> [Task brief] Your answer should be one number: the count of lines in the records that include the word "этом".

> [Provided data]
--- START ---

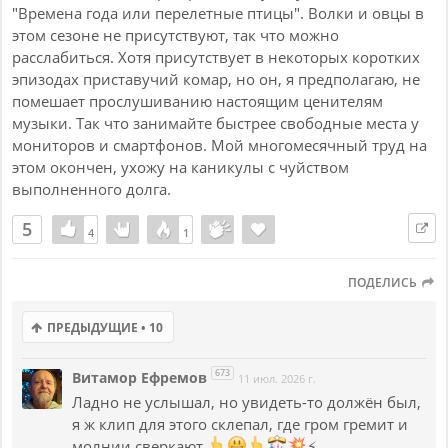
Сделай шаг к своей судьбе.
"Времена года или перелетные птицы". Волки и овцы в
этом сезоне не присутствуют, так что можно
Здесь ты был, а там ты не был.
расслабиться. Хотя присутствует в некоторых коротких
Дай ответ своей беде.
эпизодах приставучий комар, но он, я предполагаю, не
помешает прослушиванию настоящим ценителям
Обзор:
музыки. Так что занимайте быстрее свободные места у
мониторов и смартфонов. Мой многомесячный труд на
Этот текст представляет собой образец философской
этом окончен, ухожу на каникулы с чуйством
лирики, тяготеющей к жанру баллады или рок-поэзии. В
выполненного долга.
центре повествования — экзистенциальный конфликт
между идеализированным прошлым и
5
травмированным настоящим, а также попытка
4
4
1
1
преодолеть внутренний кризис.
ПОДЕЛИСЬ
Проведем художественный анализ по ключевым
уровням.
ПРЕДЫДУЩИЕ • 10
1. Композиция и драматургия
673
Витамор Ефремов
Текст построен по классическому трехчастному
11 июл. 2026 г.
драматическому принципу, напоминающему структуру
Ладно не услышал, но увидеть-то должён был,
симфонии или исповеди:
я ж клип для этого склепал, где гром гремит и
молнии сверкают
⚡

--- END ---

> [Result of the task] 2